World Cup memories: U.S. draws Italy, 2006

American defender Carlos Bocanegra recalls his favourite World Cup memory: the United States' amazing 1-1 draw against Italy four years ago in Germany.
U.S. defender Carlos Bocanegra, right, keeps a close watch on Italian forward Alberto Gilardino at the 2006 World Cup. ((MICHAEL URBAN/AFP/Getty Images))

In an ongoing series, asks players, managers, broadcasters, journalists and fans to recall their favourite World Cup memories.

Next up: Carlos Bocanegra.

As a tough-tackling defender for the United States, Bocanegra has been a mainstay with the American national team, earning more than 70 caps since making his debut in 2001.

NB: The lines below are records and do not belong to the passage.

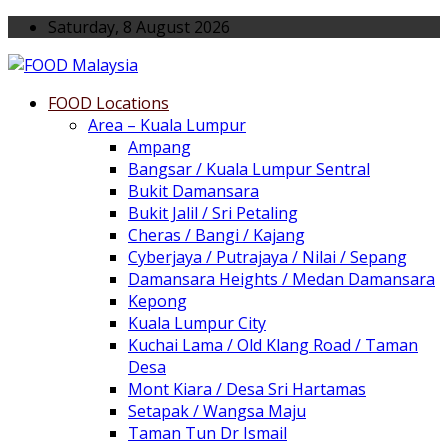
Saturday, 8 August 2026
FOOD Locations
Area – Kuala Lumpur
Ampang
Bangsar / Kuala Lumpur Sentral
Bukit Damansara
Bukit Jalil / Sri Petaling
Cheras / Bangi / Kajang
Cyberjaya / Putrajaya / Nilai / Sepang
Damansara Heights / Medan Damansara
Kepong
Kuala Lumpur City
Kuchai Lama / Old Klang Road / Taman
Desa
Mont Kiara / Desa Sri Hartamas
Setapak / Wangsa Maju
Taman Tun Dr Ismail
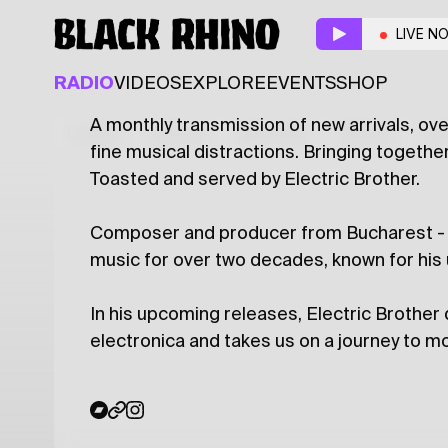
Tasty Toast
w/ Electr
LIVE N
ELECTRONIC
WORLD
RADIO
VIDEOS
EXPLORE
EVENTS
SHOP
A monthly transmission of new arrivals, o
Latest
Shows
Specials
Series
Col
fine musical distractions. Bringing togeth
Toasted and served by Electric Brother.
Composer and producer from Bucharest - an
music for over two decades, known for his
In his upcoming releases, Electric Brothe
electronica and takes us on a journey to 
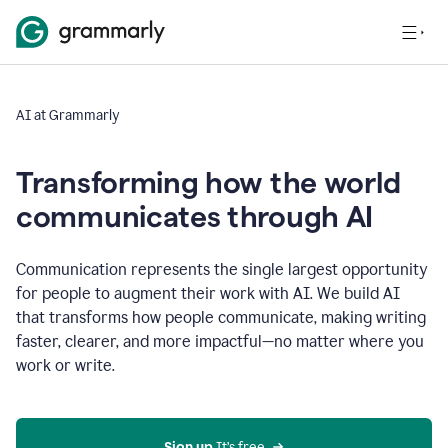
AI at Grammarly
Transforming how the world
communicates through AI
Communication represents the single largest opportunity
for people to augment their work with AI. We build AI
that transforms how people communicate, making writing
faster, clearer, and more impactful—no matter where you
work or write.
Sign up 
It’s free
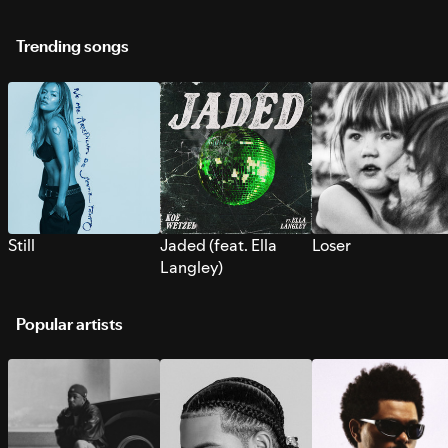
Trending songs
Still
Jaded (feat. Ella
Loser
Langley)
Popular artists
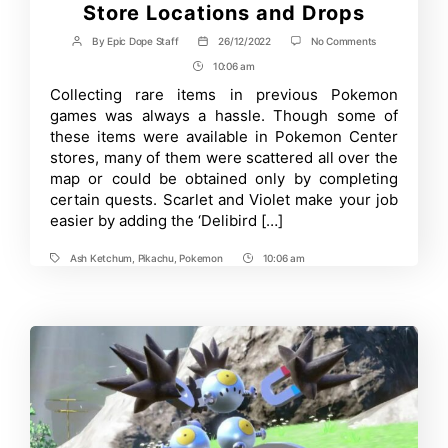
Store Locations and Drops
on
By
Epic Dope Staff
26/12/2022
No Comments
Post
Post
A
author
date
10:06 am
Post
Guide
to
Time
Collecting rare items in previous Pokemon
All
games was always a hassle. Though some of
Delibird
Presents
these items were available in Pokemon Center
Store
stores, many of them were scattered all over the
Locations
map or could be obtained only by completing
and
Drops
certain quests. Scarlet and Violet make your job
easier by adding the ‘Delibird […]
Ash Ketchum
,
Pikachu
,
Pokemon
10:06 am
Tags
Post
Time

Bocanegra has played in a number of international competitions for his country, but the highlight of his national team career came four years ago at the World Cup in Germany when the U.S. battled Italy to a 1-1 draw in the first round.

"I was lucky enough to play at the 2006 World Cup and the feeling I had after we [drew] against Italy was maybe one of the most incredible feelings and sense of pride I've had in myself and my country," Bocanegra told

"It's hard to put into words. It felt unbelievable. All the players left everything out on the field. It was a fantastic crowd [in Kaiserslautern] and against the eventual World Cup winners we held on. It was nuts."

The United States could take some pride in the fact that they held Italy to a stalemate — the Azzurri won the rest of their games in Germany en route to claiming their fourth World Cup title.

It looked as though it would be a cakewalk for the Italians, who opened the scoring in the 22nd minute when Alberto Gilardino beat American goalkeeper Kasey Keller.

But Lady Lucky shone on the Americans when they equalized five minutes later as Italian defender Cristian Zaccardo knocked the ball into his own net.

The game quickly turned nasty when Italy's Daniel De Rossi elbowed Brian McBride in the face, bloodying the American forward. The Italians were reduced to 10 men, and the Americans swarmed, but couldn't make use of their numerical advantage.

The U.S. then lost their heads. Pablo Mastroeni (in the 45th minute) and Eddie Pope (early in the second half) received their marching orders, as the Americans were down to nine men.

Italy pressed forward but couldn't breach the U.S. goal, as the Americans held on for a hard-fought and deserved draw against the Azzurri.